Hemophilia A and B are inherited bleeding disorders arising from insufficient thrombin generation to prevent bleeding which is caused by deficiencies in coagulation factors VIII and IX, respectively. Without effective treatment, patients have recurrent bleeding, which can be life-threatening and lead to disability from chronic hemarthropathy.Current management is based on replacement therapy with concentrates of factor VIII or IX, when administered either on demand or prophylactically.The benefits of prophylaxis therapy have been established,but such treatment poses a substantial treatment burden.
Standard regimens require two or three intravenous infusions per week to maintain factor trough levels of more than 1 IU per deciliter, yet maintenance of higher levels may provide greater hemostatic protection.

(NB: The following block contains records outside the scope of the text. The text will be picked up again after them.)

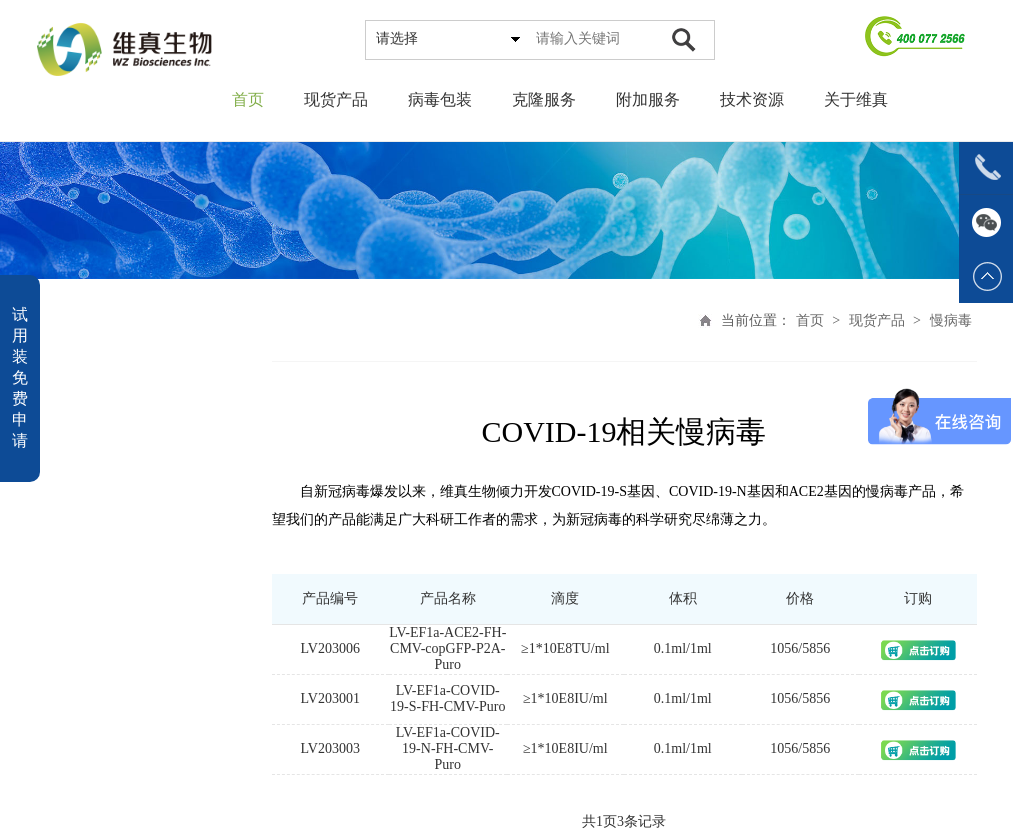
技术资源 (752, 99)
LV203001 (332, 698)
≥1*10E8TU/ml (568, 648)
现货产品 (336, 99)
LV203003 (332, 748)
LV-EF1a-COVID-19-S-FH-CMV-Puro (450, 698)
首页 (248, 99)
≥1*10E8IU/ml (568, 698)
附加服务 (648, 99)
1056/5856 (803, 648)
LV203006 (332, 648)
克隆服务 (544, 99)
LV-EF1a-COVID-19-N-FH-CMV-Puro (451, 748)
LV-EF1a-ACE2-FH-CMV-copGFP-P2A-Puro (450, 648)
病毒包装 (440, 99)
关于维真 (856, 99)
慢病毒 (953, 320)
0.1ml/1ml (686, 648)
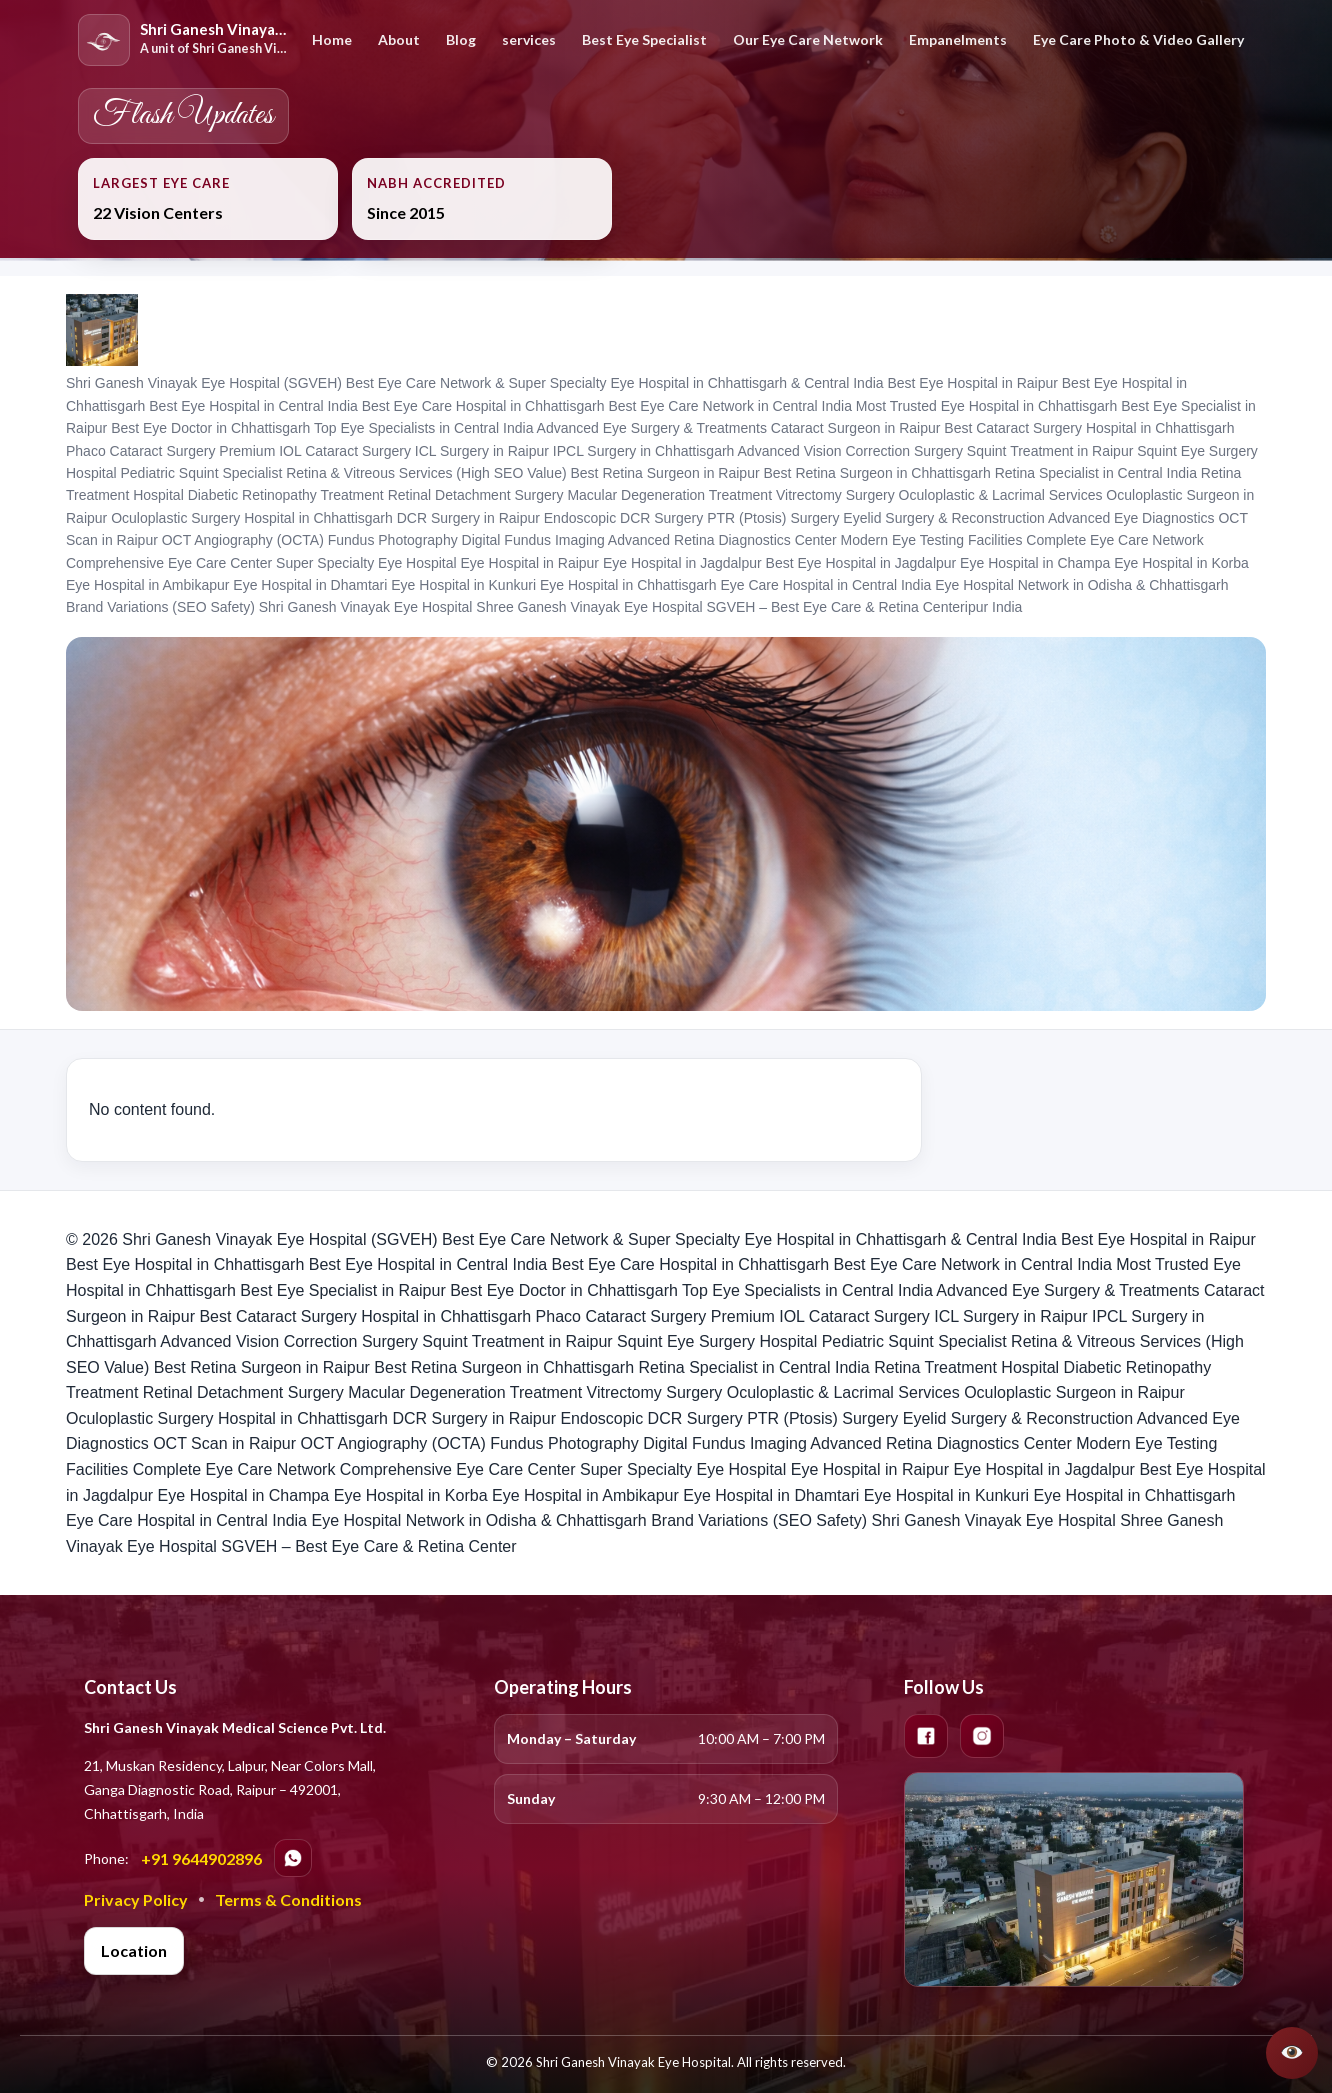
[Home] (185, 40)
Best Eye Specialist (644, 39)
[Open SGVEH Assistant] (1292, 2053)
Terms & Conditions (288, 1899)
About (399, 39)
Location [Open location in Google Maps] (134, 1950)
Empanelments (958, 39)
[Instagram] (982, 1736)
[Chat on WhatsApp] (293, 1858)
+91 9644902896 (201, 1858)
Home (332, 39)
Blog (461, 39)
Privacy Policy (136, 1899)
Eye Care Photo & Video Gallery (1138, 39)
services (529, 39)
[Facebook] (926, 1736)
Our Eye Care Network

The development of a new generation of factor concentrates with an extended half-life has reduced the frequency of administration, most notably for factor IX products.
Genetic studies have identified potential alternative strategies to address insufficient thrombin generation in hemophilia. Evidence suggests that the coinheritance of deficiency in natural anticoagulants may ameliorate the hemophilia phenotype.Reduced antithrombin levels are hypothesized to improve thrombin generation and promote hemostasis in hemophilia.
Researchers have now developed fitusiran (ALN-AT3SC), an investigational RNA interference (RNAi) therapy that specifically targets antithrombin messenger RNA (encoded by SERPINC1) to suppress the production of antithrombin in the liver, for the treatment of hemophilia.